* Try it *
Your answer must repeat all of the entries word for word, without any images.

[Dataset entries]
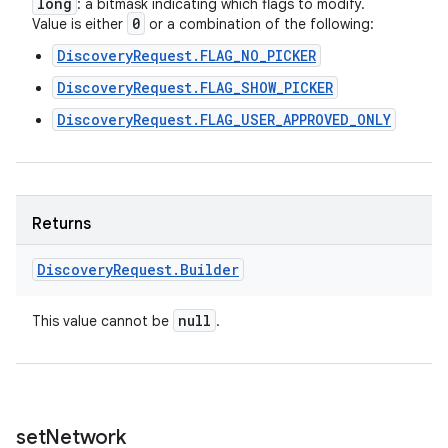
long
: a bitmask indicating which flags to modify.
0
Value is either
or a combination of the following:
DiscoveryRequest.FLAG_NO_PICKER
DiscoveryRequest.FLAG_SHOW_PICKER
DiscoveryRequest.FLAG_USER_APPROVED_ONLY
Returns
Discovery
Request
.
Builder
null
This value cannot be
.
set
Network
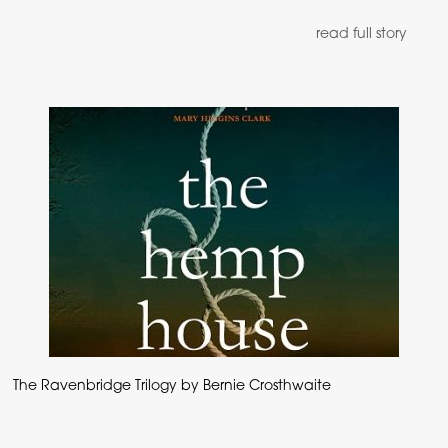
read full story
The Ravenbridge Trilogy by Bernie Crosthwaite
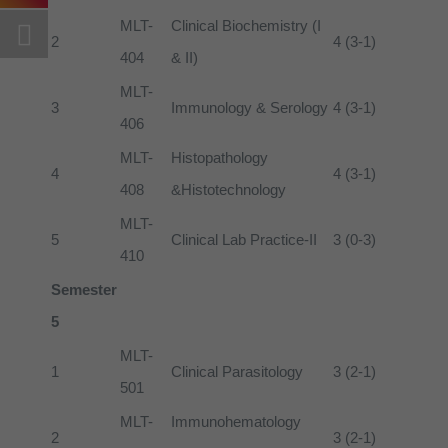
MLT-
Clinical Biochemistry (I
2
4 (3-1)
404
& II)
MLT-
3
Immunology & Serology
4 (3-1)
406
MLT-
Histopathology
4
4 (3-1)
408
&Histotechnology
MLT-
5
Clinical Lab Practice-II
3 (0-3)
410
Semester
5
MLT-
1
Clinical Parasitology
3 (2-1)
501
MLT-
Immunohematology
2
3 (2-1)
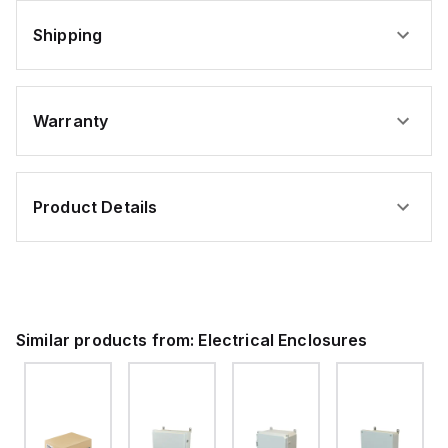
Shipping
Warranty
Product Details
Similar products from:
Electrical Enclosures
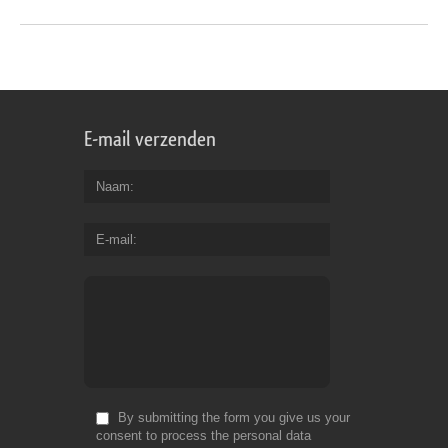
E-mail verzenden
Naam
E-mail
By submitting the form you give us your
consent to process the personal data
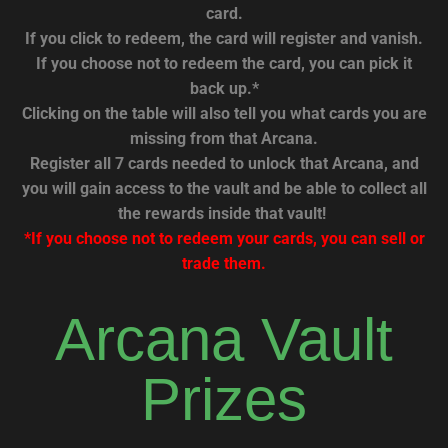
card.
If you click to redeem, the card will register and vanish.
If you choose not to redeem the card, you can pick it
back up.*
Clicking on the table will also tell you what cards you are
missing from that Arcana.
Register all 7 cards needed to unlock that Arcana, and
you will gain access to the vault and be able to collect all
the rewards inside that vault!
*If you choose not to redeem your cards, you can sell or
trade them.
Arcana Vault
Prizes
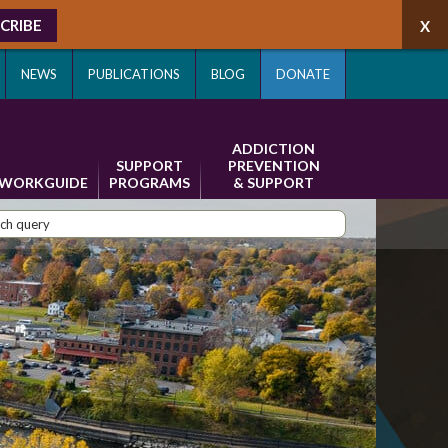
CRIBE
NEWS
PUBLICATIONS
BLOG
DONATE
ADDICTION
SUPPORT
PREVENTION
WORKGUIDE
PROGRAMS
& SUPPORT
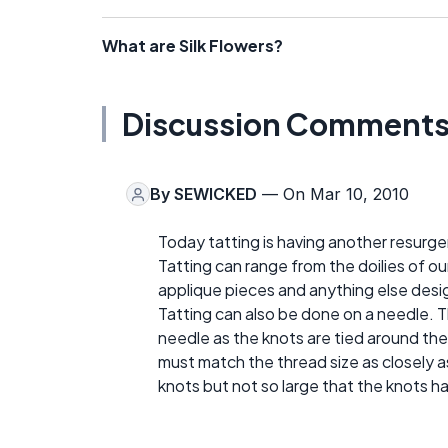
What are Silk Flowers?
Discussion Comment
By
SEWICKED
— On Mar 10, 2010
Today tatting is having another resurgen
Tatting can range from the doilies of o
applique pieces and anything else desi
Tatting can also be done on a needle. 
needle as the knots are tied around the
must match the thread size as closely as
knots but not so large that the knots ha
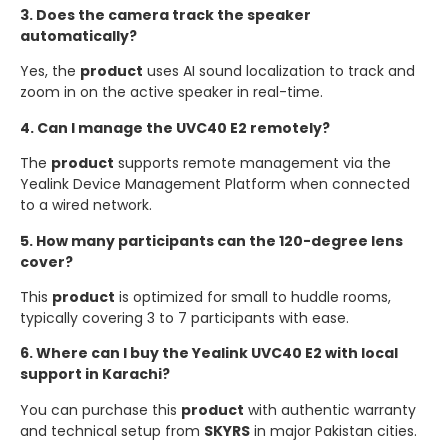
3. Does the camera track the speaker
automatically?
Yes, the
product
uses AI sound localization to track and
zoom in on the active speaker in real-time.
4. Can I manage the UVC40 E2 remotely?
The
product
supports remote management via the
Yealink Device Management Platform when connected
to a wired network.
5. How many participants can the 120-degree lens
cover?
This
product
is optimized for small to huddle rooms,
typically covering 3 to 7 participants with ease.
6. Where can I buy the Yealink UVC40 E2 with local
support in Karachi?
You can purchase this
product
with authentic warranty
and technical setup from
SKYRS
in major Pakistan cities.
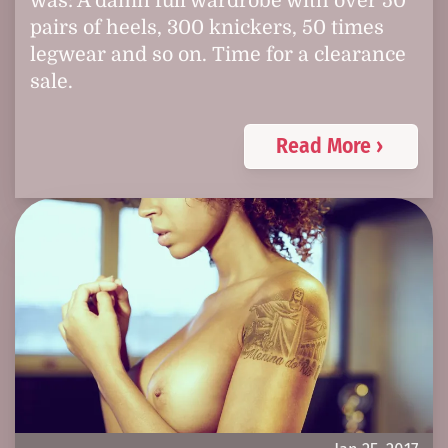
was: A damn full wardrobe with over 50
pairs of heels, 300 knickers, 50 times
legwear and so on. Time for a clearance
sale.
Read More ›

* Task response *
long
: a bitmask indicating which flags to modify.
0
Value is either
or a combination of the following:
DiscoveryRequest.FLAG_NO_PICKER
DiscoveryRequest.FLAG_SHOW_PICKER
DiscoveryRequest.FLAG_USER_APPROVED_ONLY
Returns
Discovery
Request
.
Builder
null
This value cannot be
.
set
Network
read full story
The Ravenbridge Trilogy by Bernie Crosthwaite
MLT-
Clinical Biochemistry (I
2
4 (3-1)
404
& II)
MLT-
3
Immunology & Serology
4 (3-1)
406
MLT-
Histopathology
4
4 (3-1)
408
&Histotechnology
MLT-
5
Clinical Lab Practice-II
3 (0-3)
410
Semester
5
MLT-
1
Clinical Parasitology
3 (2-1)
501
MLT-
Immunohematology
2
3 (2-1)
Shipping
Warranty
Product Details
Similar products from:
Electrical Enclosures
E-mail verzenden
Naam
E-mail
By submitting the form you give us your
consent to process the personal data
card.
If you click to redeem, the card will register and vanish.
If you choose not to redeem the card, you can pick it
back up.*
Clicking on the table will also tell you what cards you are
missing from that Arcana.
Register all 7 cards needed to unlock that Arcana, and
you will gain access to the vault and be able to collect all
the rewards inside that vault!
*If you choose not to redeem your cards, you can sell or
trade them.
Arcana Vault
Prizes
CRIBE
NEWS
PUBLICATIONS
BLOG
DONATE
ADDICTION
SUPPORT
PREVENTION
WORKGUIDE
PROGRAMS
& SUPPORT
What are Silk Flowers?
Discussion Comment
By
SEWICKED
— On Mar 10, 2010
Today tatting is having another resurgen
Tatting can range from the doilies of o
applique pieces and anything else desi
Tatting can also be done on a needle. 
needle as the knots are tied around the
must match the thread size as closely as
knots but not so large that the knots ha
3. Does the camera track the speaker
automatically?
Yes, the
product
uses AI sound localization to track and
zoom in on the active speaker in real-time.
4. Can I manage the UVC40 E2 remotely?
The
product
supports remote management via the
Yealink Device Management Platform when connected
to a wired network.
5. How many participants can the 120-degree lens
cover?
This
product
is optimized for small to huddle rooms,
typically covering 3 to 7 participants with ease.
6. Where can I buy the Yealink UVC40 E2 with local
support in Karachi?
You can purchase this
product
with authentic warranty
and technical setup from
SKYRS
in major Pakistan cities.
was: A damn full wardrobe with over 50
pairs of heels, 300 knickers, 50 times
legwear and so on. Time for a clearance
sale.
Read More ›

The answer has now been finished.